- Coordinates: 38°06′N 127°05′E﻿ / ﻿38.100°N 127.083°E
- Location: Yeoncheon, Gyeonggi Province, South Korea
- Operated by: Government of South Korea
- Operational: 1980–1981
- Number of inmates: 60,000–100,000+ (peak)
- Killed: at least 339

= Samchung re-education camp =

1980–1981 South Korean concentration camp

The Samchung re-education camp was a South Korean concentration camp set up during the early 1980s under the rule of military dictator Chun Doo-hwan. More than 60,000 people—with estimates up to almost 100,000 people, many of them innocent civilians—were arrested without warrants and faced violent treatment in such camps. The camp was located in Yeoncheon, Gyeonggi Province.

==History==
In August 1980, under the South Korean military junta, Samchung served as a prison camp for critics of the new military regime and people considered to be a "social ill". This included participants of the notable Gwangju Uprising.
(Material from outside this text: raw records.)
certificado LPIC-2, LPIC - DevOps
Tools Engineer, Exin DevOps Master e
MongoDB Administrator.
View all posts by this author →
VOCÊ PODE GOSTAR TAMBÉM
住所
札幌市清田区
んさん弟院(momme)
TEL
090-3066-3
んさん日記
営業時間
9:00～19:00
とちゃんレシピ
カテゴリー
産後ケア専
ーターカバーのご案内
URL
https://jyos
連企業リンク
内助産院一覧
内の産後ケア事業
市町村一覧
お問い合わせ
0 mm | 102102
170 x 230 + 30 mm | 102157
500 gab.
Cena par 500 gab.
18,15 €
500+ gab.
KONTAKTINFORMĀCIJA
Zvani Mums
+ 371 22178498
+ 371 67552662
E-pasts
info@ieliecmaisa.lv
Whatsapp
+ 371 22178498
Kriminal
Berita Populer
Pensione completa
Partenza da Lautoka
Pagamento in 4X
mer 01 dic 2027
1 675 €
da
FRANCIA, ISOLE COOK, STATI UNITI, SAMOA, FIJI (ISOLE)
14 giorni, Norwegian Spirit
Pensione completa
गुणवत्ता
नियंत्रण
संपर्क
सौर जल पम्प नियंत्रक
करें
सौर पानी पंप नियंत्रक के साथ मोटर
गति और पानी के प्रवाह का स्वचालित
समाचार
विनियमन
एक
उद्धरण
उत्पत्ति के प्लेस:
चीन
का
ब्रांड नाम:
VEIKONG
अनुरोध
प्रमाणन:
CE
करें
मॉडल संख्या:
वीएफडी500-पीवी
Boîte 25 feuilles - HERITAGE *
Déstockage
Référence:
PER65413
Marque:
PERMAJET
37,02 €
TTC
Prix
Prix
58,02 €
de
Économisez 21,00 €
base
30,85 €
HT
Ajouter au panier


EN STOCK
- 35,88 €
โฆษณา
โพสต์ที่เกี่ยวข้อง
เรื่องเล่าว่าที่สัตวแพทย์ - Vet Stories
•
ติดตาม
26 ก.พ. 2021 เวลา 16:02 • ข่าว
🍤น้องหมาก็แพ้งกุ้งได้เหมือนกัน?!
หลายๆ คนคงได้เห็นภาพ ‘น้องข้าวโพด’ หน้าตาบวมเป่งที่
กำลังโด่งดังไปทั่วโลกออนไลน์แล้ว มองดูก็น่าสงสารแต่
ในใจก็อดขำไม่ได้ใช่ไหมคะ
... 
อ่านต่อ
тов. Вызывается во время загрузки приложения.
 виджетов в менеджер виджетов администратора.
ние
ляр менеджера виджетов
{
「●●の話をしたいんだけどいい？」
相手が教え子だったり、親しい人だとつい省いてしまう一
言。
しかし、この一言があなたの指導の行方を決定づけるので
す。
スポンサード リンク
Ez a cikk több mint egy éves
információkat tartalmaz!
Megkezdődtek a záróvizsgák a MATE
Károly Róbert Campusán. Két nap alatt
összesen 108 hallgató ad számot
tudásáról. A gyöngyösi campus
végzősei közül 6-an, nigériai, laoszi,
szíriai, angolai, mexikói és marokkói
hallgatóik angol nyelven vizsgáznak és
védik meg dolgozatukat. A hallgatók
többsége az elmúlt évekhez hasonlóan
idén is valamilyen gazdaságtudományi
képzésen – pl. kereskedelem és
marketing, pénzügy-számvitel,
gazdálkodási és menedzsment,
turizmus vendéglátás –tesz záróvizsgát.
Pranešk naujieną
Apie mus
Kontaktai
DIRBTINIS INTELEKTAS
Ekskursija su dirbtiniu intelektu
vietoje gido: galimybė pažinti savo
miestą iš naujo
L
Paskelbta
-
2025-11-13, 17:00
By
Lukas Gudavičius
Within a span of six months, more than 40,000 people, many of whom had clean criminal records, were forced into hard labor or faced physical violence by the military, with some of them dying due to ill-treatment.

There were four categories in the camp, A, B, C and D. Each letter corresponded to the severity of treatment an interned person would receive in the camp, with A being the most severe and D the least.